Не Коленька, заметил зачем-то Николай Аникеевич, а Коля. Даже со сна помнит, что и как надо делать.
- Веруш, прости, что разбудил... у меня к тебе просьба. Он взял ее под руку - он все еще в своем темном пиджаке и при галстуке, а она в длинной ночной рубашке - и подвел к часам. - Будь любезна, поверни вот этот ключик, хорошо?
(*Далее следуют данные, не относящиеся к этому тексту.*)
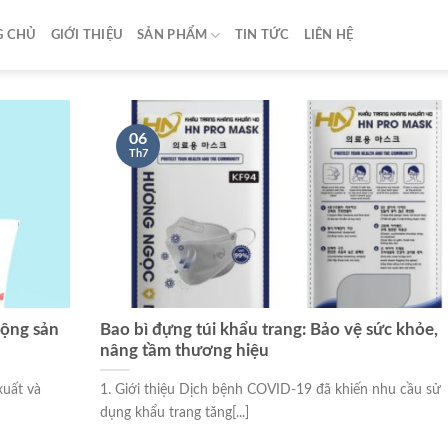
G CHỦ
GIỚI THIỆU
SẢN PHẨM
TIN TỨC
LIÊN HỆ
06
Th7
động sản
Bao bì đựng túi khẩu trang: Bảo vệ sức khỏe,
nâng tầm thương hiệu
xuất và
1. Giới thiệu Dịch bệnh COVID-19 đã khiến nhu cầu sử
dụng khẩu trang tăng[...]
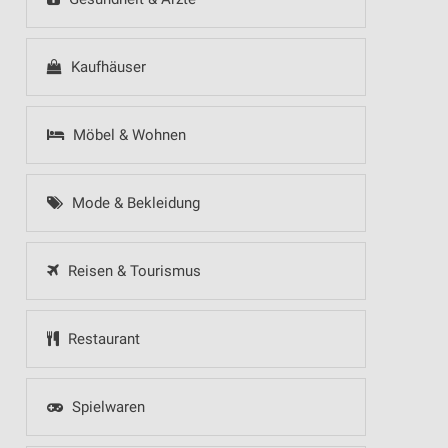
Kaufhäuser
Möbel & Wohnen
Mode & Bekleidung
Reisen & Tourismus
Restaurant
Spielwaren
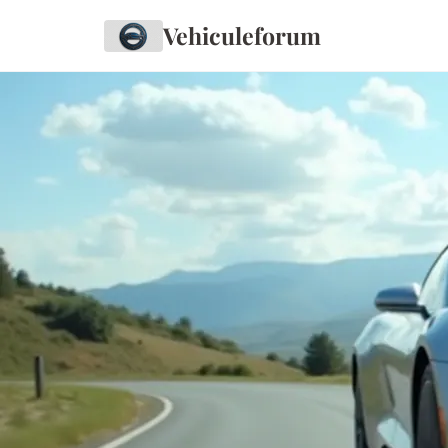
Vehiculeforum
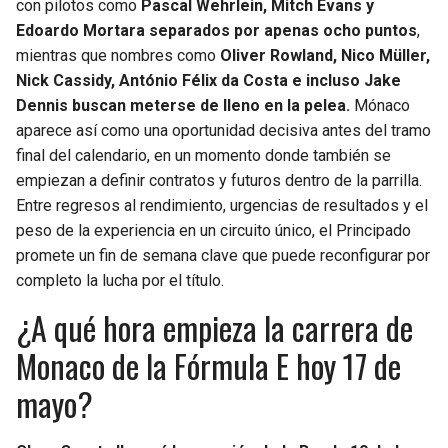
con pilotos como
Pascal Wehrlein, Mitch Evans y
Edoardo Mortara separados por apenas ocho puntos
,
SEAHAWKS
PELICANS
mientras que nombres como
Oliver Rowland, Nico Müller,
Nick Cassidy, António Félix da Costa e incluso Jake
BEARS
SPURS
Dennis buscan meterse de lleno en la pelea.
Mónaco
aparece así como una oportunidad decisiva antes del tramo
LIONS
NUGGETS
final del calendario, en un momento donde también se
empiezan a definir contratos y futuros dentro de la parrilla.
PACKERS
TIMBERWOLVES
Entre regresos al rendimiento, urgencias de resultados y el
peso de la experiencia en un circuito único, el Principado
VIKINGS
THUNDER
promete un fin de semana clave que puede reconfigurar por
completo la lucha por el título.
FALCONS
TRAIL BLAZERS
¿A qué hora empieza la carrera de
Monaco de la Fórmula E hoy 17 de
PANTHERS
JAZZ
mayo?
SAINTS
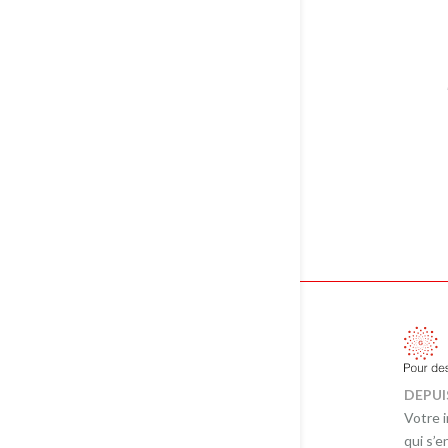
DEPUI
Votre 
qui s’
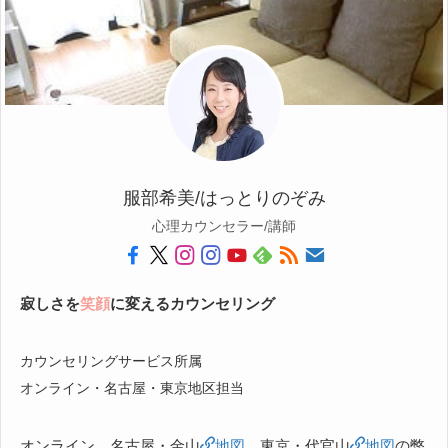
服部希美/はっとりのぞみ
心理カウンセラー/講師
寂しさを
笑顔
に変えるカウンセリング
カウンセリングサービス所属
オンライン・名古屋・東京地区担当
オンライン、名古屋・金山
地図
、東京・代官山
地図
の弊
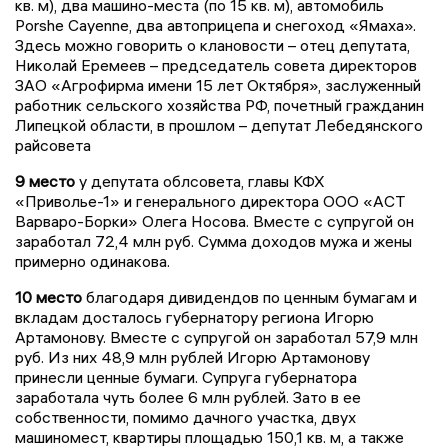
кв. м), два машино-места (по 15 кв. м), автомобиль
Porshe Cayenne, два автоприцепа и снегоход «Ямаха».
Здесь можно говорить о клановости – отец депутата,
Николай Еремеев – председатель совета директоров
ЗАО «Агрофирма имени 15 лет Октября», заслуженный
работник сельского хозяйства РФ, почетный гражданин
Липецкой области, в прошлом – депутат Лебедянского
райсовета
9 место
у депутата облсовета, главы КФХ
«Приволье-1» и генерального директора ООО «АСТ
Варваро-Борки» Олега Носова. Вместе с супругой он
заработал 72,4 млн руб. Сумма доходов мужа и жены
примерно одинакова.
10 место
благодаря дивидендов по ценным бумагам и
вкладам досталось губернатору региона Игорю
Артамонову. Вместе с супругой он заработал 57,9 млн
руб. Из них 48,9 млн рублей Игорю Артамонову
принесли ценные бумаги. Супруга губернатора
заработала чуть более 6 млн рублей. Зато в ее
собственности, помимо дачного участка, двух
машиномест, квартиры площадью 150,1 кв. м, а также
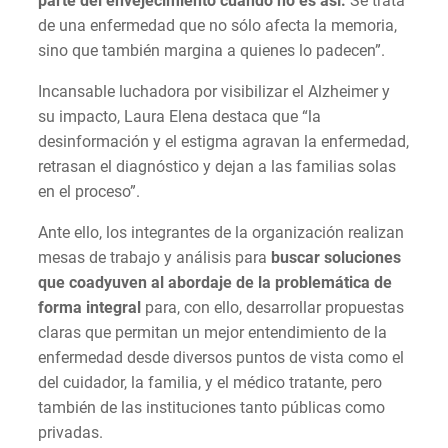
parte del envejecimiento cuando no es así.
Se trata
de una enfermedad que no sólo afecta la memoria,
sino que también margina a quienes lo padecen”.
Incansable luchadora por visibilizar el Alzheimer y
su impacto, Laura Elena destaca que “la
desinformación y el estigma agravan la enfermedad,
retrasan el diagnóstico y dejan a las familias solas
en el proceso”.
Ante ello, los integrantes de la organización realizan
mesas de trabajo y análisis para
buscar soluciones
que coadyuven al abordaje de la problemática de
forma integral
para, con ello, desarrollar propuestas
claras que permitan un mejor entendimiento de la
enfermedad desde diversos puntos de vista como el
del cuidador, la familia, y el médico tratante, pero
también de las instituciones tanto públicas como
privadas.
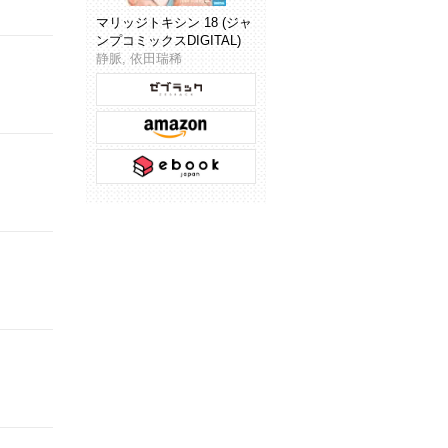
マリッジトキシン 18 (ジャ
ンプコミックスDIGITAL)
静脈, 依田瑞稀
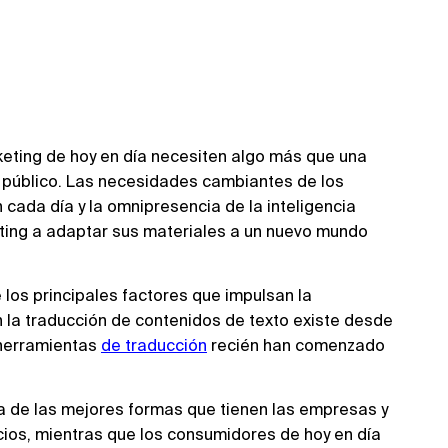
keting de hoy en día necesiten algo más que una
u público. Las necesidades cambiantes de los
cada día y la omnipresencia de la inteligencia
eting a adaptar sus materiales a un nuevo mundo
los principales factores que impulsan la
en la traducción de contenidos de texto existe desde
 herramientas
de traducción
recién han comenzado
a de las mejores formas que tienen las empresas y
cios, mientras que los consumidores de hoy en día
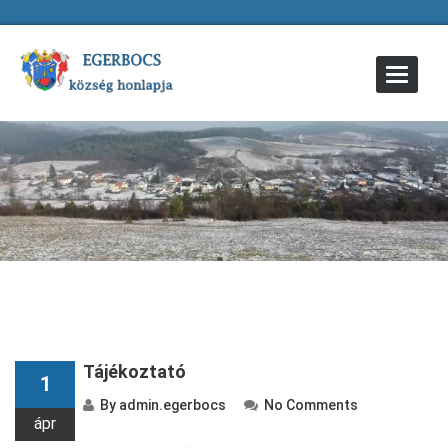
Toggle
Navigat
Tájékoztató
1
By
admin.egerbocs
No Comments
ápr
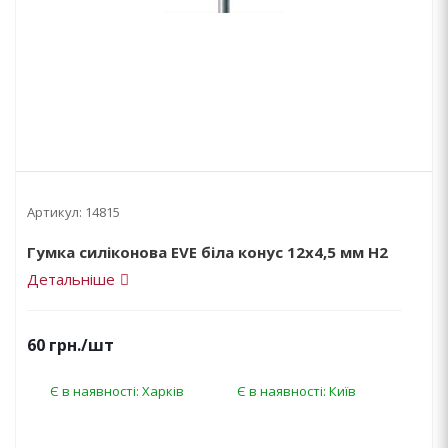
Артикул:
14815
Гумка силіконова EVE біла конус 12х4,5 мм H2
Детальніше
60
грн.
/шт
Є в наявності: Харків
Є в наявності: Київ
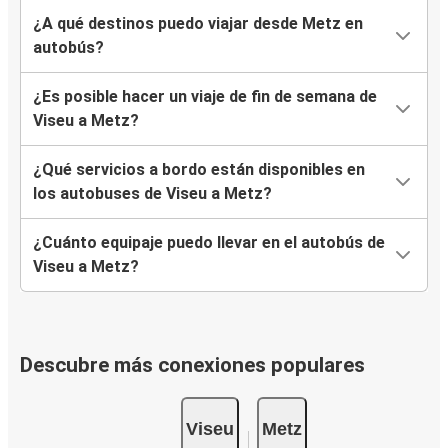
¿A qué destinos puedo viajar desde Metz en
autobús?
¿Es posible hacer un viaje de fin de semana de
Viseu a Metz?
¿Qué servicios a bordo están disponibles en
los autobuses de Viseu a Metz?
¿Cuánto equipaje puedo llevar en el autobús de
Viseu a Metz?
Descubre más conexiones populares
Viseu
Metz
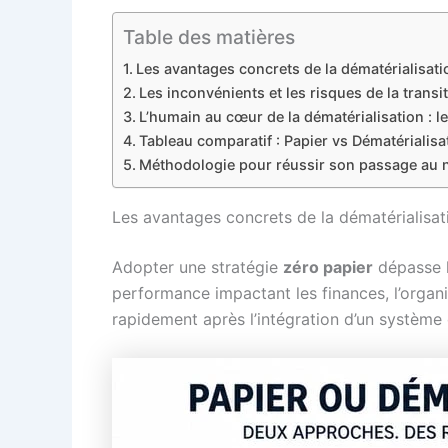
Table des matières
Les avantages concrets de la dématérialisatio
Les inconvénients et les risques de la trans
L’humain au cœur de la dématérialisation : 
Tableau comparatif : Papier vs Dématérialisa
Méthodologie pour réussir son passage au
Les avantages concrets de la dématérialisati
Adopter une stratégie
zéro papier
dépasse l
performance impactant les finances, l’organi
rapidement après l’intégration d’un systèm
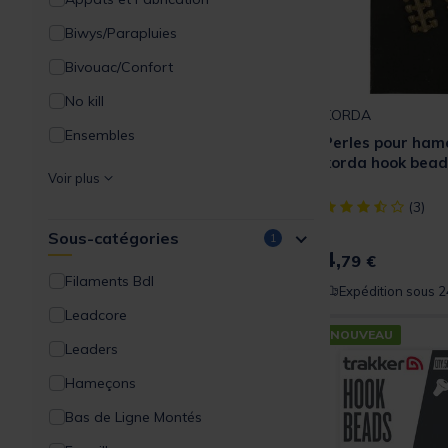
Biwys/Parapluies
Bivouac/Confort
No kill
KORDA
Ensembles
Perles pour ham
korda hook bead
Packs
Voir plus
Filaments
[object Object] ou
(3)
Sous-catégories
Bagagerie/Rangement
1
4,
79 €
Acc.Montages/Hameçons
Filaments Bdl
Expédition sous 2
Détection
Leadcore
NOUVEAU
Supports Cannes
Leaders
Outillages
Hameçons
Amorçage/Propulsion
Bas de Ligne Montés
Vêtements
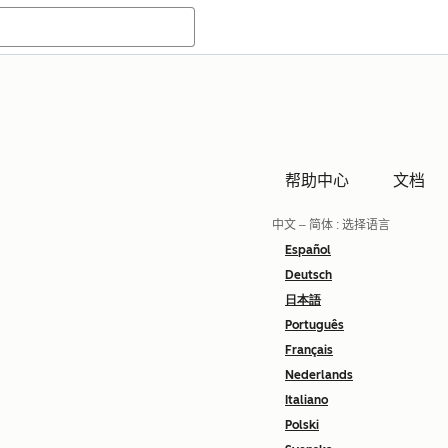
帮助中心
文档
中文 – 简体
: 选择语言
Español
Deutsch
日本語
Português
Français
Nederlands
Italiano
Polski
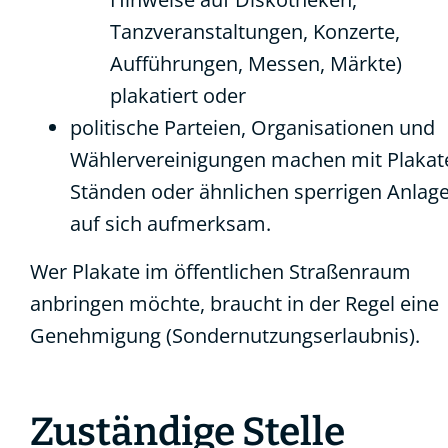
Tanzveranstaltungen, Konzerte,
Aufführungen, Messen, Märkte)
plakatiert oder
politische Parteien, Organisationen und
Wählervereinigungen machen mit Plakat
Ständen oder ähnlichen sperrigen Anlag
auf sich aufmerksam.
Wer Plakate im öffentlichen Straßenraum
anbringen möchte, braucht in der Regel eine
Genehmigung (Sondernutzungserlaubnis).
Zuständige Stelle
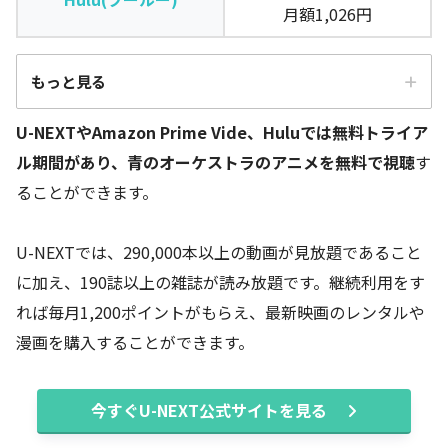
月額1,026円
もっと見る
U-NEXTやAmazon Prime Vide、Huluでは無料トライア
動画サイト
料金と特典
ル期間があり、青のオーケストラのアニメを無料で視聴
す
31日間無料
ることができます。
U-NEXT
月額2,189円
U-NEXTでは、290,000本以上の動画が見放題であること
30日間無料
Amazon Prime Video
に加え、190誌以上の雑誌が読み放題です。継続利用をす
月額500円
れば毎月1,200ポイントがもらえ、最新映画のレンタルや
14日間無料
漫画を購入することができます。
Hulu(フールー)
月額1,026円
無料期間なし
今すぐU-NEXT公式サイトを見る
FOD
月額976円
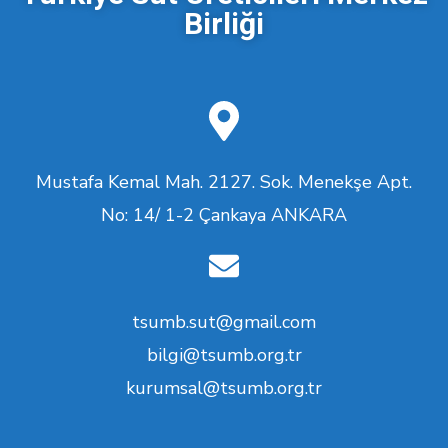
Birliği
Mustafa Kemal Mah. 2127. Sok. Menekşe Apt.
No: 14/ 1-2 Çankaya ANKARA
tsumb.sut@gmail.com
bilgi@tsumb.org.tr
kurumsal@tsumb.org.tr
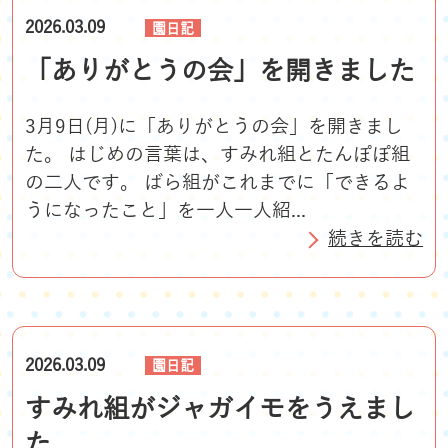
2026.03.09
園日記
「ありがとうの会」を開きました
3月9日(月)に「ありがとうの会」を開きまし
た。 はじめの言葉は、すみれ組とたんぽぽ組
の二人です。 ばら組がこれまでに「できるよ
うになったこと」を一人一人紹...
続きを読む
2026.03.09
園日記
すみれ組がジャガイモをうえまし
た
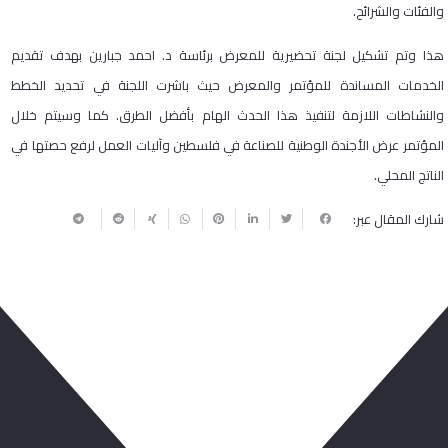
والفئات والشرائح.
هذا وتم تشكيل لجنة تحضيرية للمعرض برئاسة د. احمد جبارين بهدف تقديم
الخدمات المساندة للمؤتمر والمعرض حيث باشرت اللجنة في تحديد الخطط
والنشاطات اللازمة لتنفيذ هذا الحدث الهام بأفضل الطرق. كما وسيتم خلال
المؤتمر عرض الأجندة الوطنية للصناعة في فلسطين وآليات العمل لرفع حصتها في
الناتج المحلي.
شارك المقال عبر:
ربما يعجبك أيضا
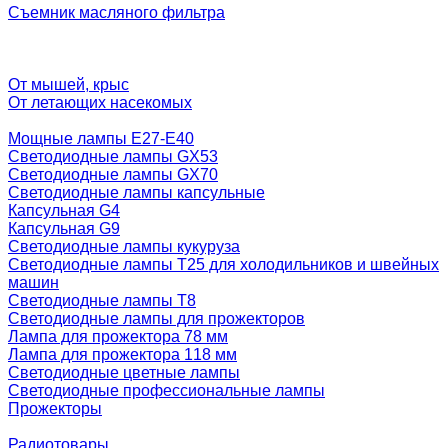
Съемник масляного фильтра
От мышей, крыс
От летающих насекомых
Мощные лампы E27-E40
Светодиодные лампы GX53
Светодиодные лампы GX70
Светодиодные лампы капсульные
Капсульная G4
Капсульная G9
Светодиодные лампы кукуруза
Светодиодные лампы T25 для холодильников и швейных
машин
Светодиодные лампы T8
Светодиодные лампы для прожекторов
Лампа для прожектора 78 мм
Лампа для прожектора 118 мм
Светодиодные цветные лампы
Светодиодные профессиональные лампы
Прожекторы
Радиотовары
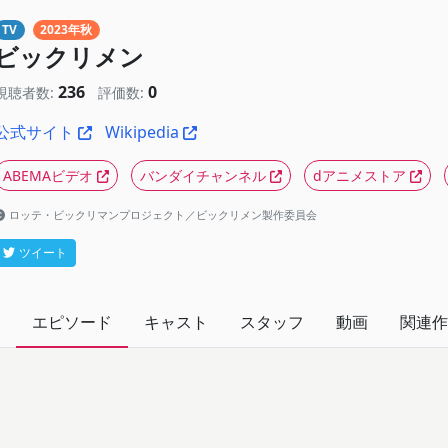
TV
2023年秋
ビックリメン
236
0
視聴者数:
評価数:
公式サイト
Wikipedia
ABEMAビデオ
バンダイチャンネル
dアニメストア
ロッテ・ビックリマンプロジェクト／ビックリメン製作委員会
ツイート
エピソード
キャスト
スタッフ
動画
関連作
Вера Гавриловна крепко зажмурилась и потрясла головой, прогоняя сон, и послушно повернулся ключ.
- Легко крутится?
- Совсем легко.
- Спасибо, Веруш, беги досматривать сны.
- Чего ты улыбаешься?
- Что еще, оказывается, не сошел с ума.
- Как так?
- Долгая история, беги. Я скоро лягу.
Ну что ж, по крайней мере Солдату придется пока обойтись без компании. Ладно, посмотрим, что там за чудесный такой механизм, который вращает стрелки без пружины. А может, там вечный двигатель? Перпетуум-мобиле? И сделают Николая Аникеевича академиком. И будет он давать интервью. И начинать так: "Я, товарищи, академик-самоучка". А профессора Пытляева Егор Иваныча будет называть не просто "дорогой мой", а "дорогуша". А еще лучше "голубчик". И будет ходить в черной шелковой ермолке. Бор-Бора - уволить! Хотя черт с ним, пусть остается и подмигивает...
Ладно, решим потом. Пока до выборов в академию есть еще время. Николай Аникеевич взял отвертку, поднес ее к часам и вдруг замер, словно кто-то задержал его руку на полпути. Это еще что за чертовщина? Непонятно что, но что-то явно мешало ему приступить к разборке. Николай Аникеевич подвигал правой рукой, сделал даже несколько гимнастических движений. Как будто мышцы и суставы работают нормально. Вот он приближает отвертку к механизму и сам же почему-то останавливает ручку. Что-то мешает ему.
Должно быть, необыкновенные часы уже порядком истощили его способность к удивлению, потому что на этот раз Николай Аникеевич особенно не изумился. Мало того, невидимый барьер он воспринял почти как нечто совершенно естественное. "У чуда, - подумал он, - и ограда должна, наверное, быть чудесной. Если уж избушка на курьих ножках, то ведь не штакетником с Валькой дурой ее окружить... Если уж избушка, то подавайте и бабу-ягу, и помело, и все, что положено ей по сказочной, чудесной ее разнарядке".